Summer is in full swing, and many families in central Florida are heading to the pool or the beach to cool off. While you are having fun with your family, it’s important to use layers of protection to help keep your children safe when they are playing in or near the water.

Drowning rates in children have decreased over the past 20 years, but drowning is still the second leading cause of death for children ages 1 to 19 years old. Toddlers and teenage boys are at greatest risk for drowning.

As a pediatrician and a mother, a common question that I am asked is “when should my child start taking swimming lessons?” In the past, the American Academy of Pediatrics (AAP) has discouraged swimming lessons for children ages 1 to 3 years old because there was little scientific evidence that showed that swim lessons would prevent drowning or resulted in better swim skills. There was also a concern that parents would not supervise their children as closely after having swim lessons.
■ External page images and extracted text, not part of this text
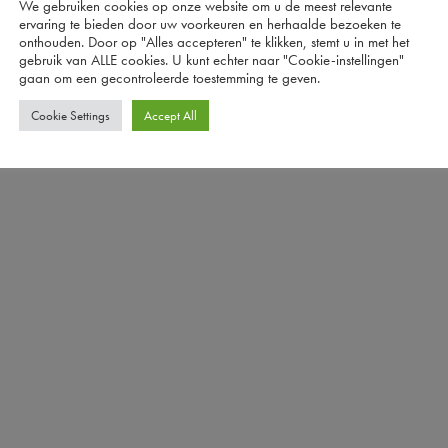
We gebruiken cookies op onze website om u de meest relevante
ervaring te bieden door uw voorkeuren en herhaalde bezoeken te
onthouden. Door op "Alles accepteren" te klikken, stemt u in met het
gebruik van ALLE cookies. U kunt echter naar "Cookie-instellingen"
gaan om een ​​gecontroleerde toestemming te geven.
Cookie Settings
Accept All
In the new policy that was updated last year, the AAP reinforces the existing recommendation that most children age 4 or older should take swimming lessons, and it is also more open toward classes for younger children. New evidence shows that children ages 1 to 4 years old may be less likely to drown if they have had formal swim lessons. However, since these studies are small and don’t define what type of lessons work the best, the AAP has not recommended mandatory swim lessons for all children. Since children develop at different rates, not all children will be ready to swim at the same age.

The most important thing to remember is that no types of swim lessons can “drown-proof” a child. Close parental supervision is essential when children are near water, and parents should also know how to perform CPR. An adult should always be within an arm’s length. A four-sided fence around a pool is also important, because a fence that completely surrounds the pool (isolating it from the house) can decrease drowning risk by half.

You can teach your baby or toddler to love the water, but your child always needs an adult present at all times to prevent drowning. Swim lessons can be a part of overall protection from drowning, and parents should also use constant supervision and pool barriers.

How about your kids? Are you planning to give your children swim lessons this summer?